Bang!
Alessandro Alessandrini
2473 battute

 
“Bang!”. Pronunciai questa parola in modo quasi infantile, sotto voce, come facevo ormai da tanti giorni. Il dito indice della mano destra poggiata sulla tempia, lo sguardo fisso al cielo. Era diventato un bisogno, di solito mi capitava la sera, mentre montavo di guardia, come adesso. Sdraiato dietro un pilastro di cemento scrutavo l’orizzonte in cerca di qualche “nemico” a cui sparare, sapendo perfettamente che prima o poi ne avrei visto un folto gruppo avvicinarsi al nostro accampamento, sbucato fuori quasi dal nulla… Ogni giorno, ogni sera, mi chiedevo cosa sarebbe stato meglio tra l’essere ucciso, o peggio ancora, catturato…e il farla finita da solo. L’eventualità della prigionia, le sevizie, una morte atroce magari ripresa con una telecamera mi impauriva, mi sconvolgeva…molto più del poter essere additato come codardo o come pazzo. Non potevo andare avanti in questo modo. Nenche il pensiero della mia famiglia mi rincuorava…da tempo mi sentivo inutile anche per loro, ancora prima di partire per questo maledetto inferno.

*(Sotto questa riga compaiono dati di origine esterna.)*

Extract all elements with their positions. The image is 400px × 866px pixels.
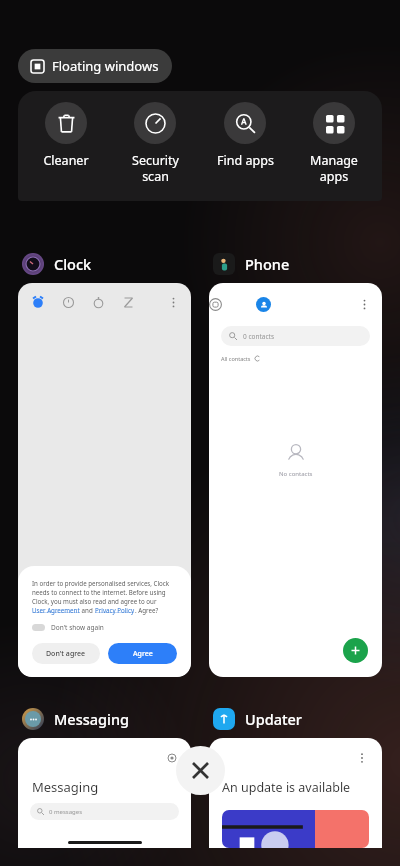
staticText: Manage apps <box>310 152 358 184</box>
button[interactable]: Security scan <box>113 102 197 184</box>
staticText: Agree <box>133 649 153 659</box>
button[interactable]: Find apps <box>203 102 287 169</box>
button[interactable]: 0 contacts <box>221 326 370 346</box>
staticText: . Agree? <box>135 606 159 614</box>
button[interactable]: Close <box>176 746 225 795</box>
button[interactable]: In order to provide personalised service… <box>18 283 191 677</box>
button[interactable]: Don't agree <box>32 643 100 664</box>
staticText: Messaging <box>54 709 130 729</box>
button[interactable]: Floating windows <box>18 49 172 83</box>
staticText: Privacy Policy <box>95 606 135 614</box>
staticText: Don't agree <box>46 649 86 659</box>
button[interactable]: 0 messages <box>30 803 179 820</box>
staticText: Clock <box>54 254 92 274</box>
button[interactable]: Cleaner <box>24 102 108 169</box>
staticText: Cleaner <box>43 152 89 169</box>
staticText: Don't show again <box>51 623 104 632</box>
staticText: Floating windows <box>52 57 159 75</box>
button[interactable]: An update is available <box>209 738 382 848</box>
staticText: In order to provide personalised service… <box>32 579 177 606</box>
button[interactable]: Updater <box>213 708 302 730</box>
staticText: Phone <box>245 254 290 274</box>
staticText: Find apps <box>217 152 274 169</box>
staticText: 0 contacts <box>243 332 275 341</box>
button[interactable]: Add contact <box>343 638 368 663</box>
staticText: An update is available <box>222 779 351 796</box>
button[interactable]: Messaging <box>18 738 191 848</box>
staticText: Messaging <box>32 778 99 796</box>
button[interactable]: Messaging <box>22 708 130 730</box>
staticText: User Agreement <box>32 606 80 614</box>
button[interactable]: Agree <box>108 643 177 664</box>
button[interactable]: 0 contacts <box>209 283 382 677</box>
button[interactable]: Don't show again <box>32 623 104 632</box>
staticText: No contacts <box>279 470 313 478</box>
staticText: All contacts <box>221 355 251 362</box>
staticText: and <box>80 606 95 614</box>
staticText: Updater <box>245 709 302 729</box>
staticText: Security scan <box>132 152 179 184</box>
button[interactable]: Phone <box>213 253 290 275</box>
staticText: 0 messages <box>49 808 83 816</box>
button[interactable]: Manage apps <box>292 102 376 184</box>
button[interactable]: Clock <box>22 253 92 275</box>
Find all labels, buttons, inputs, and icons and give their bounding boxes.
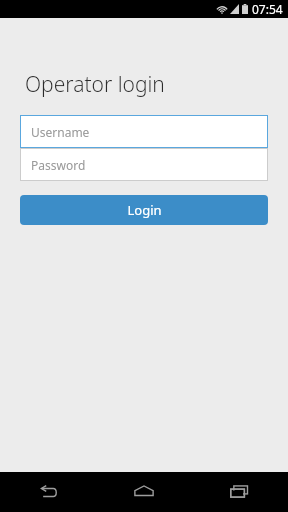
button[interactable]: Login [20,195,268,225]
staticText: Login [127,201,162,219]
button[interactable]: Back [0,472,96,512]
button[interactable]: Home [96,472,192,512]
staticText: Username [31,124,90,140]
staticText: 07:54 [252,1,283,17]
staticText: Operator login [25,70,165,99]
staticText: Password [31,157,86,173]
button[interactable]: Username [20,115,268,148]
button[interactable]: Recent apps [192,472,288,512]
button[interactable]: Password [20,148,268,181]
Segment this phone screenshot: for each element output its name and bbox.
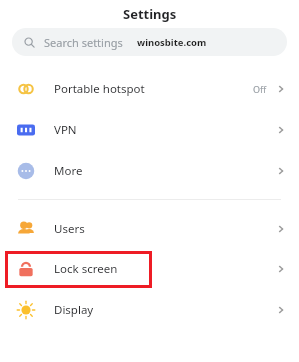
staticText: Search settings	[44, 35, 123, 50]
staticText: Lock screen	[54, 261, 118, 277]
button[interactable]: Lock screen	[0, 249, 299, 289]
other: Open Display	[275, 304, 287, 316]
staticText: Display	[54, 302, 94, 318]
button[interactable]: Portable hotspot	[0, 68, 299, 109]
other: Open More	[275, 165, 287, 177]
button[interactable]: More	[0, 150, 299, 191]
staticText: Users	[54, 221, 85, 237]
other: Open Lock screen	[275, 263, 287, 275]
other: Open VPN	[275, 124, 287, 136]
staticText: Off	[253, 83, 267, 95]
other: Open Users	[275, 223, 287, 235]
staticText: More	[54, 163, 83, 179]
staticText: Settings	[123, 5, 177, 23]
staticText: VPN	[54, 122, 77, 138]
staticText: Portable hotspot	[54, 81, 145, 97]
button[interactable]: VPN	[0, 109, 299, 150]
staticText: winosbite.com	[137, 36, 207, 49]
other: Open Portable hotspot	[275, 83, 287, 95]
button[interactable]: Display	[0, 289, 299, 330]
button[interactable]: Users	[0, 208, 299, 249]
button[interactable]: Search settings	[12, 28, 287, 56]
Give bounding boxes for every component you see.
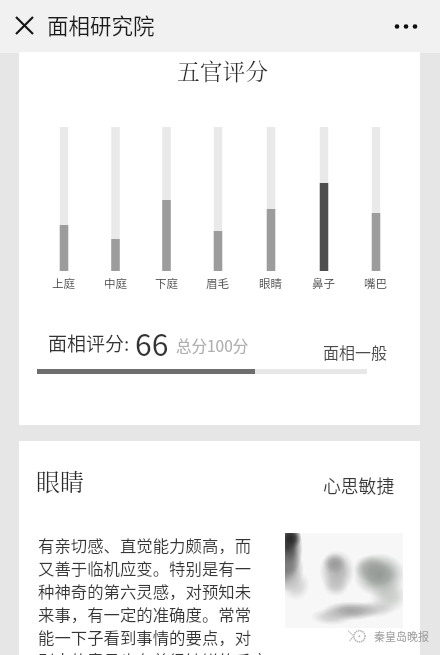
button[interactable]: 五官评分 (19, 52, 420, 425)
staticText: 秦皇岛晚报 (374, 628, 429, 644)
staticText: 别人的意见也有着很敏锐的反应。 (38, 648, 408, 655)
staticText: 鼻子 (312, 275, 336, 292)
staticText: 中庭 (104, 275, 128, 292)
staticText: 上庭 (52, 275, 76, 292)
staticText: 嘴巴 (364, 275, 388, 292)
staticText: 66 (135, 321, 169, 364)
staticText: 面相评分: (48, 329, 130, 357)
button[interactable]: Close (12, 13, 37, 38)
staticText: 面相一般 (323, 340, 388, 363)
staticText: 五官评分 (22, 54, 423, 87)
staticText: 有亲切感、直觉能力颇高，而又善于临机应变。特别是有一种神奇的第六灵感，对预知未来… (38, 533, 260, 649)
staticText: 眉毛 (206, 275, 230, 292)
staticText: 下庭 (155, 275, 179, 292)
staticText: 眼睛 (259, 275, 283, 292)
staticText: 面相研究院 (47, 9, 155, 40)
button[interactable]: 眼睛 (19, 441, 420, 655)
staticText: 眼睛 (36, 463, 84, 497)
staticText: 总分100分 (176, 334, 249, 356)
staticText: 心思敏捷 (323, 472, 395, 498)
button[interactable]: More options (392, 13, 419, 40)
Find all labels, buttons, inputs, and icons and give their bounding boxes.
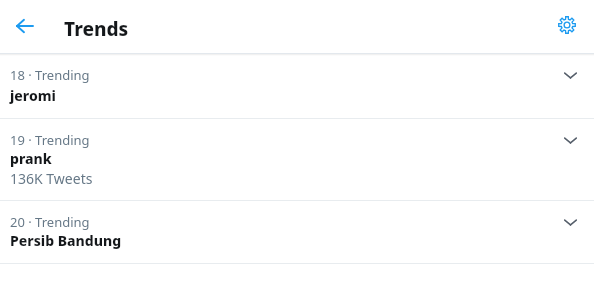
button[interactable]: 18 · Trending bbox=[0, 56, 594, 118]
button[interactable]: Settings bbox=[551, 9, 583, 41]
staticText: 20 · Trending bbox=[10, 213, 90, 231]
button[interactable]: 20 · Trending bbox=[0, 201, 594, 263]
staticText: 19 · Trending bbox=[10, 131, 90, 149]
staticText: 136K Tweets bbox=[10, 169, 93, 188]
staticText: Persib Bandung bbox=[10, 231, 122, 250]
staticText: 18 · Trending bbox=[10, 66, 90, 84]
staticText: prank bbox=[10, 149, 52, 168]
button[interactable]: More options bbox=[554, 124, 586, 156]
staticText: Trends bbox=[64, 16, 129, 42]
button[interactable]: More options bbox=[554, 59, 586, 91]
staticText: jeromi bbox=[10, 86, 56, 105]
button[interactable]: Back bbox=[9, 10, 41, 42]
button[interactable]: More options bbox=[554, 206, 586, 238]
button[interactable]: 19 · Trending bbox=[0, 119, 594, 200]
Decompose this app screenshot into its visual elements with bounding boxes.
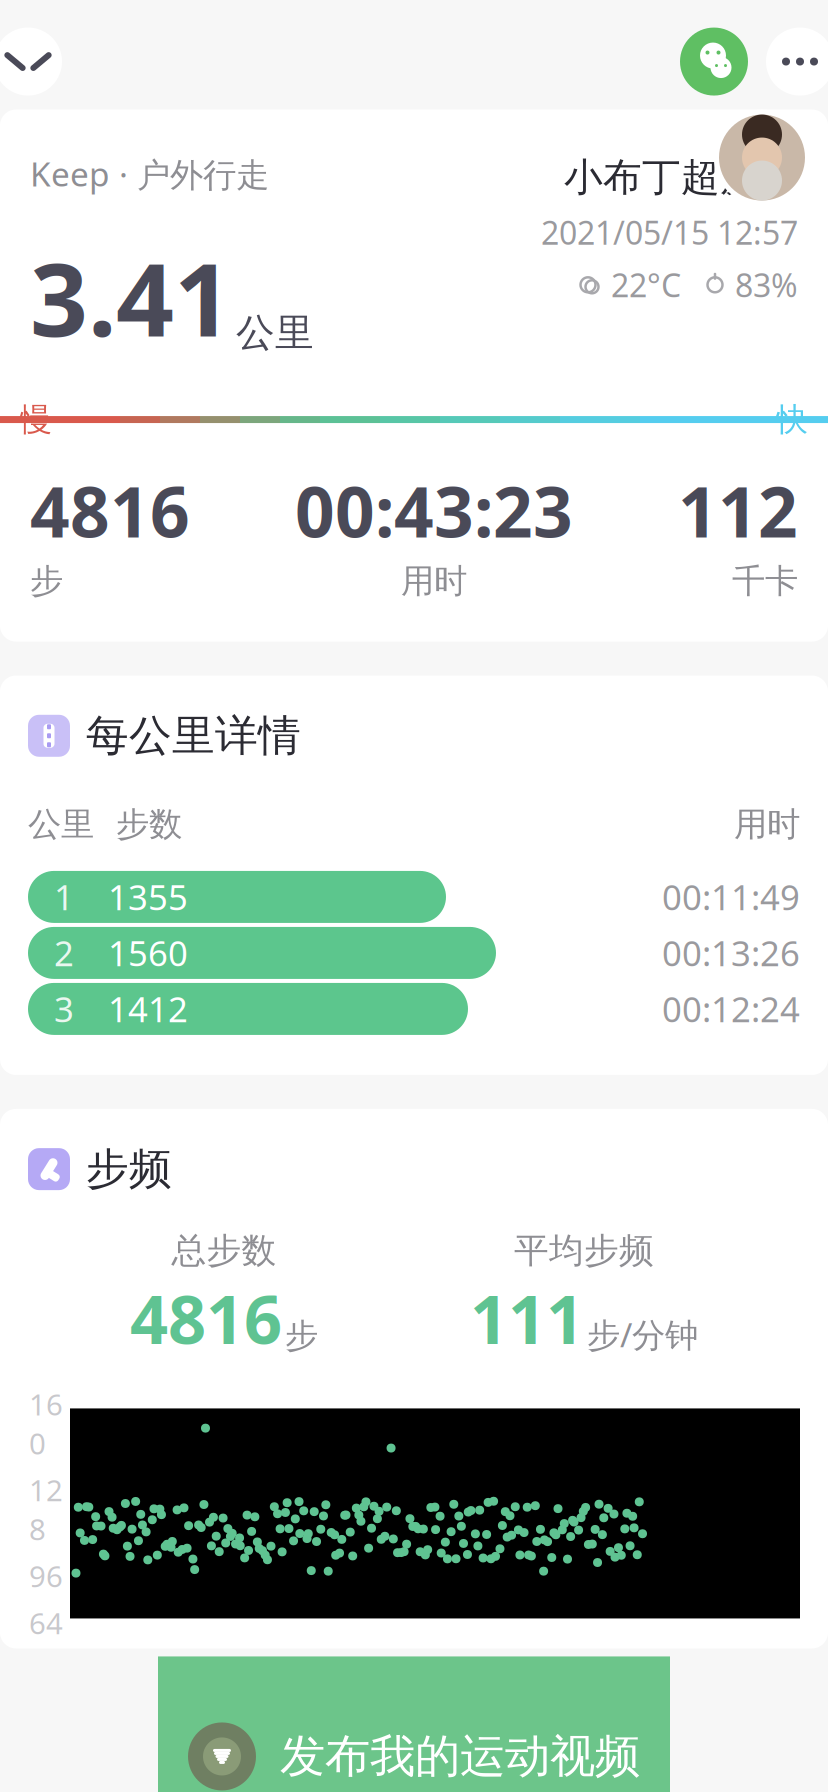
staticText: 平均步频 (514, 1229, 654, 1272)
button[interactable]: 发布我的运动视频 (158, 1708, 670, 1792)
staticText: 步/分钟 (587, 1312, 698, 1356)
staticText: 00:43:23 (295, 465, 573, 557)
staticText: 1355 (108, 874, 188, 920)
staticText: 每公里详情 (86, 710, 301, 762)
staticText: 00:12:24 (662, 986, 800, 1032)
staticText: 4816 (130, 1274, 282, 1362)
staticText: 快 (776, 400, 808, 439)
staticText: 111 (470, 1274, 584, 1362)
staticText: 1 (54, 874, 74, 920)
staticText: 步数 (116, 804, 182, 845)
staticText: 112 (678, 465, 798, 557)
staticText: 4816 (30, 465, 190, 557)
staticText: 步 (30, 561, 63, 602)
staticText: 00:13:26 (662, 930, 800, 976)
staticText: 用时 (734, 804, 800, 845)
staticText: Keep · 户外行走 (30, 152, 269, 196)
staticText: 3 (54, 986, 74, 1032)
staticText: 83% (735, 264, 798, 306)
staticText: 3.41 (30, 230, 232, 365)
staticText: 慢 (20, 400, 52, 439)
staticText: 公里 (236, 309, 314, 357)
staticText: 64 (29, 1603, 63, 1642)
staticText: 2 (54, 930, 74, 976)
staticText: 小布丁超厉害 (564, 154, 798, 201)
staticText: 公里 (28, 804, 94, 845)
button[interactable]: Collapse (0, 28, 62, 96)
staticText: 1412 (108, 986, 188, 1032)
staticText: 千卡 (732, 561, 798, 602)
staticText: 1560 (108, 930, 188, 976)
staticText: 160 (29, 1385, 63, 1462)
staticText: 总步数 (172, 1229, 276, 1272)
button[interactable]: More (766, 28, 828, 96)
staticText: 22°C (611, 264, 681, 306)
staticText: 发布我的运动视频 (280, 1729, 640, 1784)
staticText: 2021/05/15 12:57 (541, 211, 798, 254)
button[interactable]: WeChat (680, 28, 748, 96)
staticText: 96 (29, 1556, 63, 1595)
staticText: 步 (285, 1316, 318, 1356)
staticText: 用时 (401, 561, 467, 602)
staticText: 128 (29, 1470, 63, 1548)
staticText: 步频 (86, 1143, 172, 1195)
staticText: 00:11:49 (662, 874, 800, 920)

“Bang!”. Di nuovo. Ancora una volta. L’avevo rifatto, senza nenche accorgermene.
Rimanere qui, voleva dire morire. Tornare, voleva dire semplicemente non vivere.
No, no…tutto ciò era assurdo, dovevo rimanere in vita, avevo già visto la morte in faccia più di una volta, nella mia mente avevo ancora impresso il viso dei miei compagni caduti.
I miei figli. Già, i miei figli. Dovevo farlo per loro. Dovevo resistere per loro.
Ma era solo uno sprazzo di lucidità…qualcosa mi stava divorando da dentro, dal più profondo della mia anima. Impossibile fermarla.E allora? Cosa fare? Cosa cazzo potevo fare?
Si era fatto buio…la luna sembrava quasi osservarmi incuriosita, voleva vedere se anche questa sera sarei tornato nella mia branda vivo oppure…
“Bang!”. Questa volta il dito rimase poggiato sulla tempia per un tempo decisamente più lungo…
No, no…resisti, resisti, mi ripetevo. Per te, per la famiglia, per gli amici.
Tra poco sarebbe arrivato il cambio, ancora pochi minuti e anche stavolta ce l’avrei fatta. Mi avrebbero salvato da me stesso, dai miei pensieri, dalle mie angosce. Ancora pochi minuti, forza, resisti, mi ripetevo. Forza.
Silenzio…
Non sentii il calore del mio dito, percepii chiaramente il freddo metallo poggiarsi sulla tempia.
Mancava poco, il compagno che doveva sostituirmi era ormai a pochi metri da me…
”Fermo, che cazzo fai?” urlò.
Sarebbero bastati pochi secondi, per salvarmi…ma tenevo sempre il colpo in canna.
“Bang!”.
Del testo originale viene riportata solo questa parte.